Angelo Richardson of Amsterdam University of Applied Sciences in The Netherlands and colleagues studied 60 young women who competed at the national or international level in soccer, basketball or gymnastics. The average age of the study participants was 17.

Overall, at any given time during the study, 48 per cent of the athletes reported injuries, the authors found. In addition, every two weeks, nearly 61 per cent of the athletes were reporting some sort of health problem - either injury or illness.

Injury rates were similar for all three sports. But when it came to “substantial” injuries, the soccer and basketball players were at higher risk, with rates of roughly 28 per cent in each group, compared to the gymnasts, whose rate of substantial injuries was 16 per cent.
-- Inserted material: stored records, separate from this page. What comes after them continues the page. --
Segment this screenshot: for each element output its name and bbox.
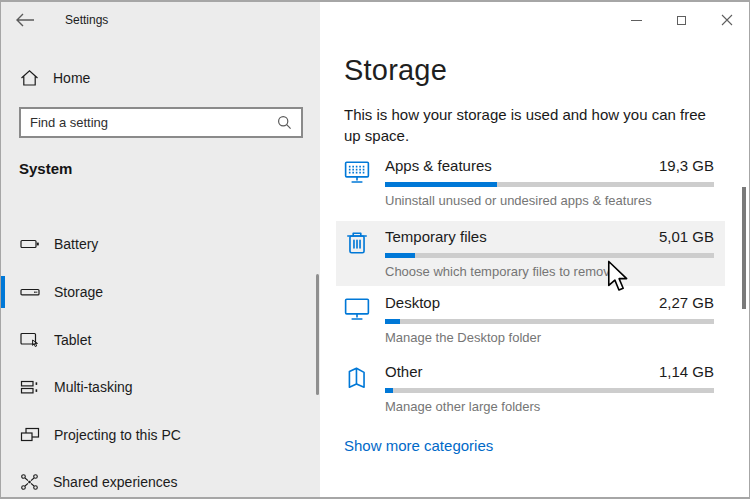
progress-track xyxy=(385,182,714,187)
tablet-icon xyxy=(20,331,40,350)
category-size: 1,14 GB xyxy=(659,363,714,380)
sidebar-item-multitasking[interactable]: Multi-tasking xyxy=(1,363,320,411)
progress-track xyxy=(385,388,714,393)
sidebar-item-battery[interactable]: Battery xyxy=(1,220,320,268)
main-content: Storage This is how your storage is used… xyxy=(320,2,749,497)
category-size: 2,27 GB xyxy=(659,294,714,311)
home-icon xyxy=(20,69,39,87)
multitasking-icon xyxy=(20,378,40,396)
category-size: 19,3 GB xyxy=(659,157,714,174)
category-row-other[interactable]: Other 1,14 GB Manage other large folders xyxy=(336,363,725,414)
sidebar-item-storage[interactable]: Storage xyxy=(1,268,320,316)
sidebar-item-label: Shared experiences xyxy=(53,474,178,490)
progress-track xyxy=(385,319,714,324)
projecting-icon xyxy=(20,426,40,444)
search-input[interactable] xyxy=(21,115,277,130)
category-row-temporary-files[interactable]: Temporary files 5,01 GB Choose which tem… xyxy=(336,221,725,286)
category-name: Apps & features xyxy=(385,157,492,174)
sidebar-item-tablet[interactable]: Tablet xyxy=(1,316,320,364)
progress-fill xyxy=(385,388,393,393)
apps-icon xyxy=(344,159,370,185)
category-description: Manage the Desktop folder xyxy=(385,330,714,345)
page-title: Storage xyxy=(344,54,447,87)
window-title: Settings xyxy=(65,13,108,27)
window-controls xyxy=(614,2,749,38)
sidebar-item-label: Home xyxy=(53,70,90,86)
sidebar-item-label: Battery xyxy=(54,236,98,252)
progress-fill xyxy=(385,319,400,324)
category-name: Temporary files xyxy=(385,228,487,245)
battery-icon xyxy=(20,235,40,253)
monitor-icon xyxy=(344,296,370,322)
category-description: Uninstall unused or undesired apps & fea… xyxy=(385,193,714,208)
trash-icon xyxy=(344,230,370,256)
sidebar-item-label: Storage xyxy=(54,284,103,300)
sidebar: Settings Home System Battery Stora xyxy=(1,2,320,497)
search-icon[interactable] xyxy=(277,115,292,130)
content-scrollbar[interactable] xyxy=(742,187,746,309)
category-size: 5,01 GB xyxy=(659,228,714,245)
shared-experiences-icon xyxy=(20,473,39,491)
category-description: Manage other large folders xyxy=(385,399,714,414)
sidebar-item-label: Projecting to this PC xyxy=(54,427,181,443)
category-row-apps-features[interactable]: Apps & features 19,3 GB Uninstall unused… xyxy=(336,157,725,208)
titlebar-left: Settings xyxy=(1,2,320,38)
category-name: Desktop xyxy=(385,294,440,311)
progress-fill xyxy=(385,182,497,187)
sidebar-item-shared-experiences[interactable]: Shared experiences xyxy=(1,458,320,499)
maximize-icon xyxy=(677,16,686,25)
folder-icon xyxy=(344,365,370,391)
page-description: This is how your storage is used and how… xyxy=(344,104,716,146)
sidebar-item-label: Tablet xyxy=(54,332,91,348)
sidebar-section-system: System xyxy=(19,160,72,177)
settings-window: Settings Home System Battery Stora xyxy=(0,0,750,499)
sidebar-scrollbar[interactable] xyxy=(316,274,319,395)
sidebar-item-projecting[interactable]: Projecting to this PC xyxy=(1,411,320,459)
minimize-icon xyxy=(631,20,642,21)
category-name: Other xyxy=(385,363,423,380)
progress-track xyxy=(385,253,714,258)
close-icon xyxy=(721,14,733,26)
sidebar-item-label: Multi-tasking xyxy=(54,379,133,395)
category-description: Choose which temporary files to remove xyxy=(385,264,714,279)
maximize-button[interactable] xyxy=(659,2,704,38)
search-box xyxy=(19,107,303,138)
progress-fill xyxy=(385,253,415,258)
show-more-categories-link[interactable]: Show more categories xyxy=(344,437,493,454)
storage-icon xyxy=(20,283,40,301)
close-button[interactable] xyxy=(704,2,749,38)
back-icon[interactable] xyxy=(14,11,36,29)
sidebar-item-home[interactable]: Home xyxy=(1,60,320,96)
minimize-button[interactable] xyxy=(614,2,659,38)
category-row-desktop[interactable]: Desktop 2,27 GB Manage the Desktop folde… xyxy=(336,294,725,345)
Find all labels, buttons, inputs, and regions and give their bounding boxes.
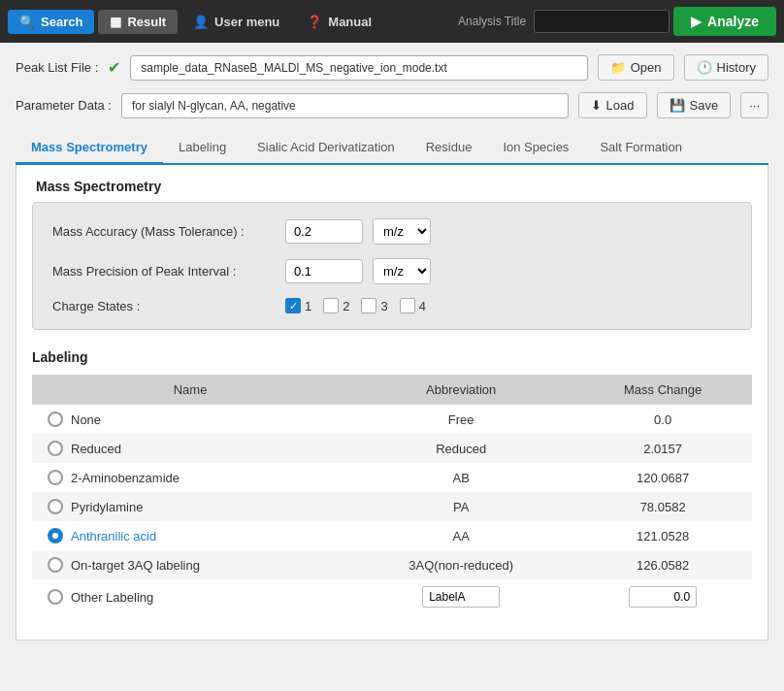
ms-params-box: Mass Accuracy (Mass Tolerance) : m/z ppm… <box>32 202 752 330</box>
param-row-label: Parameter Data : <box>16 98 112 113</box>
radio-0[interactable] <box>48 411 63 427</box>
radio-1[interactable] <box>48 441 63 456</box>
mass-accuracy-unit-select[interactable]: m/z ppm Da <box>373 218 431 245</box>
panel-area: Mass Spectrometry Mass Accuracy (Mass To… <box>16 165 768 641</box>
history-label: History <box>717 60 756 75</box>
result-label: Result <box>127 15 166 29</box>
charge-states-row: Charge States : ✓ 1 2 3 <box>52 298 732 313</box>
result-button[interactable]: ▦ Result <box>98 10 178 34</box>
mass-1: 2.0157 <box>573 434 752 463</box>
mass-2: 120.0687 <box>573 463 752 492</box>
tabs: Mass Spectrometry Labeling Sialic Acid D… <box>16 132 768 165</box>
check-icon: ✔ <box>108 58 120 77</box>
other-label-input[interactable] <box>422 586 500 608</box>
play-icon: ▶ <box>691 14 702 29</box>
tab-residue[interactable]: Residue <box>410 132 488 165</box>
more-options-button[interactable]: ··· <box>740 92 768 118</box>
analyze-label: Analyze <box>707 14 759 29</box>
col-mass-change: Mass Change <box>573 375 752 405</box>
tab-labeling[interactable]: Labeling <box>163 132 242 165</box>
folder-icon: 📁 <box>610 60 626 75</box>
label-name-0: None <box>71 412 101 427</box>
file-row-label: Peak List File : <box>16 60 98 75</box>
charge-2-checkbox[interactable] <box>323 298 339 313</box>
table-header-row: Name Abbreviation Mass Change <box>32 375 752 405</box>
other-mass-input[interactable] <box>629 586 697 608</box>
save-icon: 💾 <box>670 98 685 113</box>
analysis-title-area: Analysis Title <box>458 10 670 33</box>
file-input-display: sample_data_RNaseB_MALDI_MS_negative_ion… <box>130 55 587 81</box>
table-row: 2-AminobenzamideAB120.0687 <box>32 463 752 492</box>
charge-4-item: 4 <box>400 298 426 313</box>
mass-precision-row: Mass Precision of Peak Interval : m/z pp… <box>52 258 732 284</box>
radio-4[interactable] <box>48 528 63 543</box>
abbr-4: AA <box>348 521 573 550</box>
label-name-4: Anthranilic acid <box>71 529 156 543</box>
abbr-1: Reduced <box>348 434 573 463</box>
mass-accuracy-label: Mass Accuracy (Mass Tolerance) : <box>52 224 276 239</box>
manual-button[interactable]: ❓ Manual <box>295 10 383 34</box>
manual-label: Manual <box>328 15 372 29</box>
table-row: NoneFree0.0 <box>32 405 752 434</box>
grid-icon: ▦ <box>110 15 121 29</box>
charge-1-label: 1 <box>305 299 311 313</box>
charge-1-checkbox[interactable]: ✓ <box>285 298 301 313</box>
open-label: Open <box>631 60 662 75</box>
radio-5[interactable] <box>48 557 63 573</box>
analysis-title-input[interactable] <box>534 10 670 33</box>
label-name-2: 2-Aminobenzamide <box>71 471 180 485</box>
charge-4-label: 4 <box>419 299 426 313</box>
charge-2-item: 2 <box>323 298 349 313</box>
table-row: ReducedReduced2.0157 <box>32 434 752 463</box>
search-label: Search <box>41 15 82 29</box>
mass-precision-unit-select[interactable]: m/z ppm Da <box>373 258 431 284</box>
clock-icon: 🕐 <box>697 60 712 75</box>
col-abbreviation: Abbreviation <box>348 375 573 405</box>
labeling-table: Name Abbreviation Mass Change NoneFree0.… <box>32 375 752 614</box>
abbr-5: 3AQ(non-reduced) <box>348 550 573 579</box>
mass-accuracy-row: Mass Accuracy (Mass Tolerance) : m/z ppm… <box>52 218 732 245</box>
table-row: On-target 3AQ labeling3AQ(non-reduced)12… <box>32 550 752 579</box>
dots-icon: ··· <box>749 98 760 113</box>
load-button[interactable]: ⬇ Load <box>578 92 647 118</box>
tab-ion-species[interactable]: Ion Species <box>487 132 584 165</box>
mass-0: 0.0 <box>573 405 752 434</box>
open-button[interactable]: 📁 Open <box>598 54 674 81</box>
abbr-0: Free <box>348 405 573 434</box>
radio-6[interactable] <box>48 589 63 605</box>
radio-3[interactable] <box>48 499 63 514</box>
label-name-3: Pyridylamine <box>71 500 143 514</box>
analyze-button[interactable]: ▶ Analyze <box>673 7 776 36</box>
charge-3-item: 3 <box>361 298 387 313</box>
tab-salt-formation[interactable]: Salt Formation <box>584 132 698 165</box>
mass-precision-input[interactable] <box>285 259 363 283</box>
abbr-2: AB <box>348 463 573 492</box>
search-icon: 🔍 <box>19 15 35 29</box>
charge-3-label: 3 <box>380 299 387 313</box>
mass-3: 78.0582 <box>573 492 752 521</box>
charge-4-checkbox[interactable] <box>400 298 415 313</box>
history-button[interactable]: 🕐 History <box>684 54 768 81</box>
tab-sialic-acid[interactable]: Sialic Acid Derivatization <box>242 132 410 165</box>
save-label: Save <box>690 98 719 113</box>
charge-3-checkbox[interactable] <box>361 298 376 313</box>
analysis-title-label: Analysis Title <box>458 15 526 28</box>
save-button[interactable]: 💾 Save <box>657 92 732 118</box>
table-row: Anthranilic acidAA121.0528 <box>32 521 752 550</box>
label-name-6: Other Labeling <box>71 590 153 605</box>
user-menu-button[interactable]: 👤 User menu <box>181 10 291 34</box>
search-button[interactable]: 🔍 Search <box>8 10 94 34</box>
file-row: Peak List File : ✔ sample_data_RNaseB_MA… <box>16 54 768 81</box>
table-row: Other Labeling <box>32 579 752 614</box>
labeling-section: Labeling Name Abbreviation Mass Change N… <box>16 346 768 630</box>
user-menu-label: User menu <box>214 15 279 29</box>
question-icon: ❓ <box>307 15 322 29</box>
radio-2[interactable] <box>48 470 63 485</box>
param-input[interactable] <box>121 93 569 118</box>
tab-mass-spectrometry[interactable]: Mass Spectrometry <box>16 132 163 165</box>
mass-precision-label: Mass Precision of Peak Interval : <box>52 264 276 279</box>
charge-states-group: ✓ 1 2 3 4 <box>285 298 426 313</box>
charge-2-label: 2 <box>343 299 349 313</box>
mass-accuracy-input[interactable] <box>285 219 363 244</box>
label-name-5: On-target 3AQ labeling <box>71 558 200 573</box>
“Most training for athletes has now transitioned from maximum lifts in the gym to functional exercises that train sport-specific movement patterns,” said Lawrence Spriet, a researcher in the Department of Human Health and Nutritional Sciences at the University of Guelph in Ontario, Canada.

“Ensuring that athletes fuel properly through their diet, have consistent warm-ups and cool-downs before and after exercise, and use individualized training protocols can all assist in injury prevention,” said Spriet.

It is common for athletes to sustain injuries but it is essential to try to prevent injuries that cause time-loss from training and competition, decrease performance levels, and that can become chronic if not treated properly, Spriet added. “Seeking treatment at the onset of complaints or injury will help avoid this,” he said.